ABOUT THIS EXERCISE
Beginning at the line that contains "Grailed Fee Calculator", reproduce the entries below exactly, ending with the line that contains "Retrofitting Historic". Omit each picture.

DATA FOR THIS EXERCISE

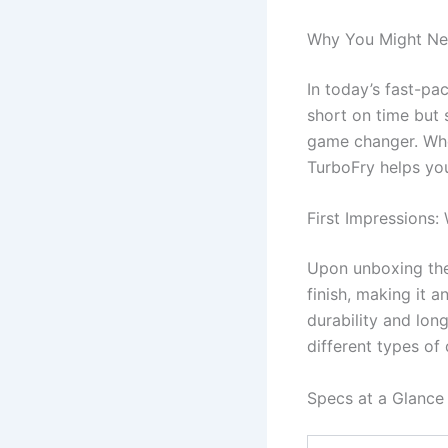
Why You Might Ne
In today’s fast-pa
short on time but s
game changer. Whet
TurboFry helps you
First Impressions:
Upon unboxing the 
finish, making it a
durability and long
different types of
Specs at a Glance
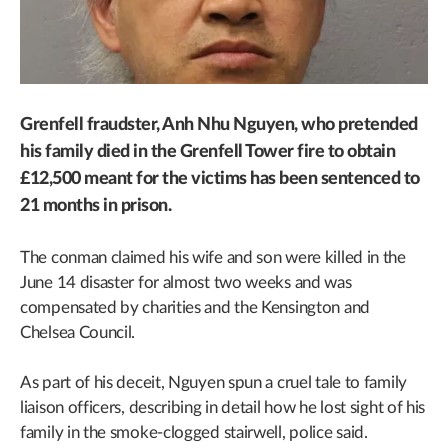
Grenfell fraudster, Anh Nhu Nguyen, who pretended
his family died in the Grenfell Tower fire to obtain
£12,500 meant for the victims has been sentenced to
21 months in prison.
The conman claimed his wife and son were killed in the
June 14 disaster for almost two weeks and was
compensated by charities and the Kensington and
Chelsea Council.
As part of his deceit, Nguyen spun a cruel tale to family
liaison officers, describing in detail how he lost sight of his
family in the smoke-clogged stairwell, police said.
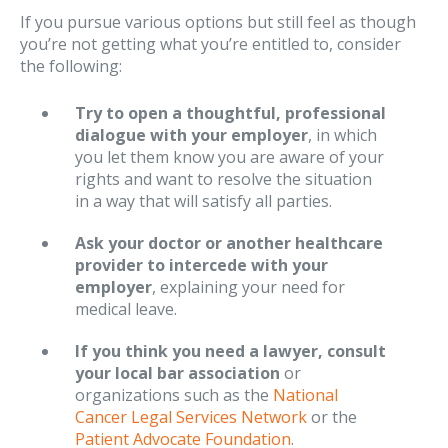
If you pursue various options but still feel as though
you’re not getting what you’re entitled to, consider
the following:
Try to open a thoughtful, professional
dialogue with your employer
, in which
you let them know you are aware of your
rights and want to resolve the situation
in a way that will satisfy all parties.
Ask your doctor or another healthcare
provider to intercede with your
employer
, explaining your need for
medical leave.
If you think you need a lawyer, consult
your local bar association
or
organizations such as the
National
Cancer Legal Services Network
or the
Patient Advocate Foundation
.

...

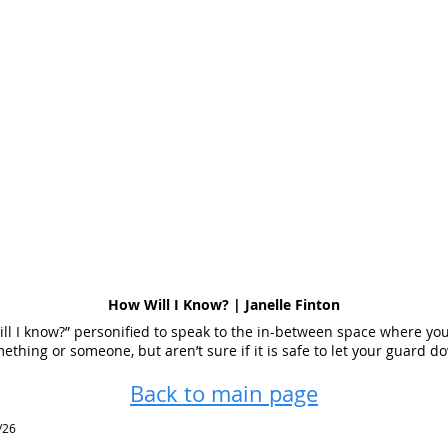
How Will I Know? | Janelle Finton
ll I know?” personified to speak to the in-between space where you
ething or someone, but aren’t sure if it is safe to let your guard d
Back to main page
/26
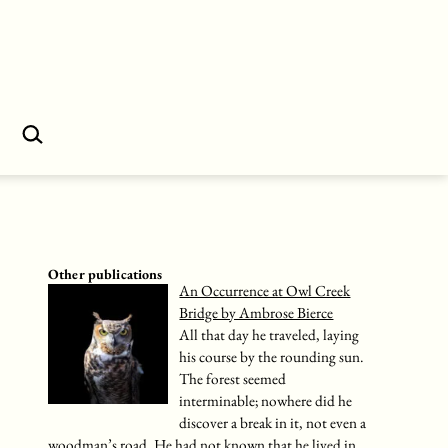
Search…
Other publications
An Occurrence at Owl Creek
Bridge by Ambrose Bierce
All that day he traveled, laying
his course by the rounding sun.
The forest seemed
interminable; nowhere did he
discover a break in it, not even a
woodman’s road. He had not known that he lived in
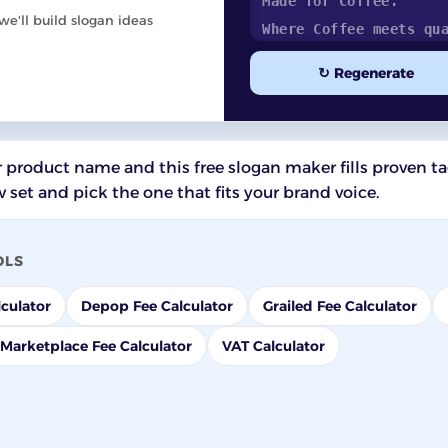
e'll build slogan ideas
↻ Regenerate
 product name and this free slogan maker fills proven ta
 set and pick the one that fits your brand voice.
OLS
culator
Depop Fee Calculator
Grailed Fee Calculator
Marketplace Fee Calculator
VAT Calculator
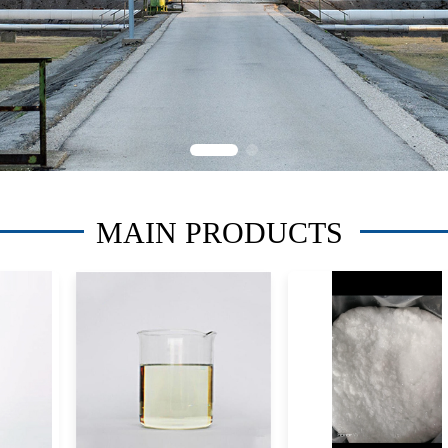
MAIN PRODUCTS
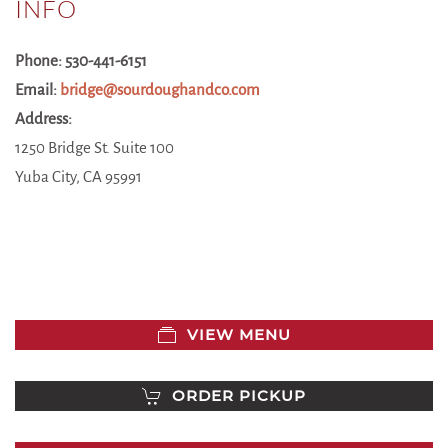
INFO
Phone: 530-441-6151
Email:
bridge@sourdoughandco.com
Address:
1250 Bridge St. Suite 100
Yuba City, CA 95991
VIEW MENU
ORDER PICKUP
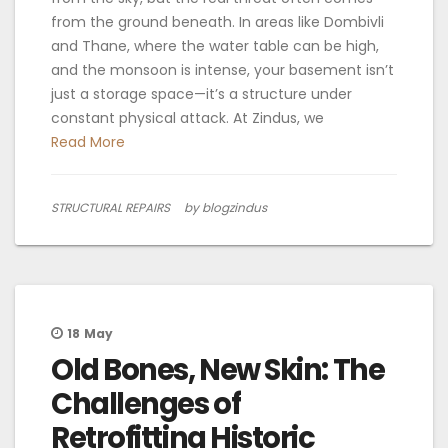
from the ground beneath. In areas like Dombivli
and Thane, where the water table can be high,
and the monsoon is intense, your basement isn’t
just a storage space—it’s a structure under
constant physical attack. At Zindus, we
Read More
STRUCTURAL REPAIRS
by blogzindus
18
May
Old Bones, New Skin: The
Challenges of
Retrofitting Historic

SOLUTION
Grailed Fee Calculator
Marketplace Fee Calculator
VAT Calculator
MAIN PRODUCTS
INFO
Phone: 530-441-6151
Email:
bridge@sourdoughandco.com
Address:
1250 Bridge St. Suite 100
Yuba City, CA 95991
VIEW MENU
ORDER PICKUP
from the ground beneath. In areas like Dombivli
and Thane, where the water table can be high,
and the monsoon is intense, your basement isn’t
just a storage space—it’s a structure under
constant physical attack. At Zindus, we
Read More
STRUCTURAL REPAIRS
by blogzindus
18
May
Old Bones, New Skin: The
Challenges of
Retrofitting Historic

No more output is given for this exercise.